DATA:
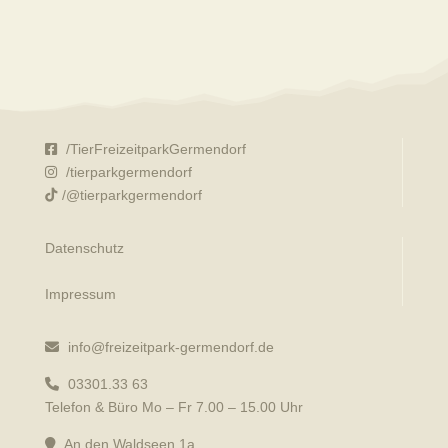
/TierFreizeitparkGermendorf
/tierparkgermendorf
/@tierparkgermendorf
Datenschutz
Impressum
info@freizeitpark-germendorf.de
03301.33 63
Telefon & Büro Mo – Fr 7.00 – 15.00 Uhr
An den Waldseen 1a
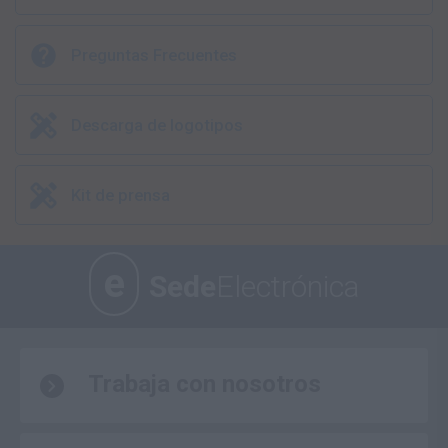
Preguntas Frecuentes
Descarga de logotipos
Kit de prensa
e
Sede
Electrónica
Trabaja con nosotros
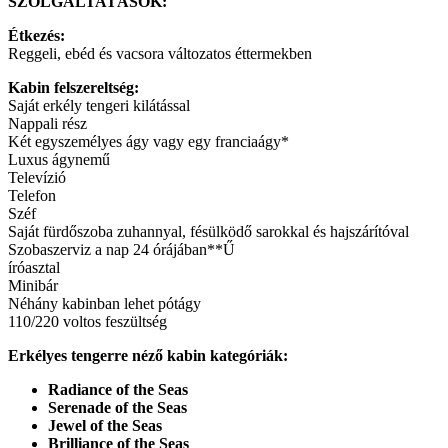
SZOLGÁLTATÁSOK:
Étkezés:
Reggeli, ebéd és vacsora változatos éttermekben
Kabin felszereltség:
Saját erkély tengeri kilátással
Nappali rész
Két egyszemélyes ágy vagy egy franciaágy*
Luxus ágynemű
Televízió
Telefon
Széf
Saját fürdőszoba zuhannyal, fésülködő sarokkal és hajszárítóval
Szobaszerviz a nap 24 órájában**Ű
íróasztal
Minibár
Néhány kabinban lehet pótágy
110/220 voltos feszültség
Erkélyes tengerre néző kabin kategóriák:
Radiance of the Seas
Serenade of the Seas
Jewel of the Seas
Brilliance of the Seas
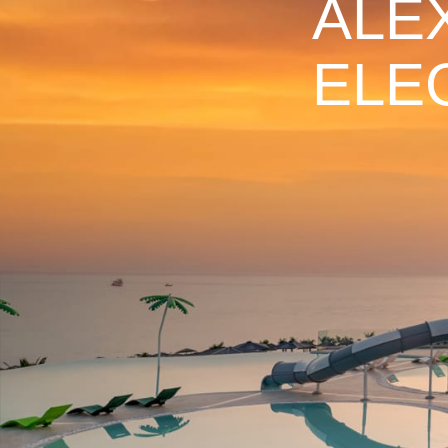
ALE
ELE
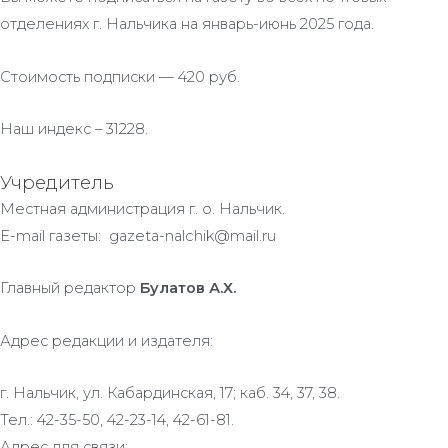
отделениях г. Нальчика на январь-июнь 2025 года.
Стоимость подписки — 420 руб.
Наш индекс – 31228.
Учредитель
Местная администрация г. о. Нальчик.
E-mail газеты: gazeta-nalchik@mail.ru
Главный редактор
Булатов А.Х.
Адрес редакции и издателя:
г. Нальчик, ул. Кабардинская, 17; каб. 34, 37, 38.
Тел.: 42-35-50, 42-23-14, 42-61-81.
Адрес для связи: .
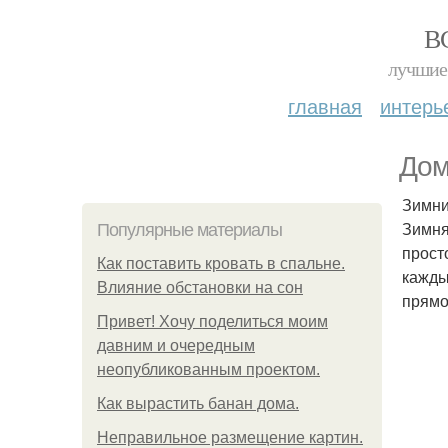
В
лучшие 
главная
интерь
Дом
Зимни
Зимня
Популярные материалы
прост
Как поставить кровать в спальне.
кажды
Влияние обстановки на сон
прямо
Привет! Хочу поделиться моим
давним и очередным
неопубликованным проектом.
Как вырастить банан дома.
Неправильное размещение картин.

ACTIVITY: Look back over the records above. Reproduce exactly everything from the line with "E-mail газеты: gazeta-nalchik@mail.ru" down to the line with "Популярные материалы", inclusive, and leave the pictures out.

ANSWER:
E-mail газеты: gazeta-nalchik@mail.ru
Главный редактор
Булатов А.Х.
Адрес редакции и издателя:
г. Нальчик, ул. Кабардинская, 17; каб. 34, 37, 38.
Тел.: 42-35-50, 42-23-14, 42-61-81.
Адрес для связи: .
В
лучшие 
главная
интерь
Дом
Зимни
Зимня
Популярные материалы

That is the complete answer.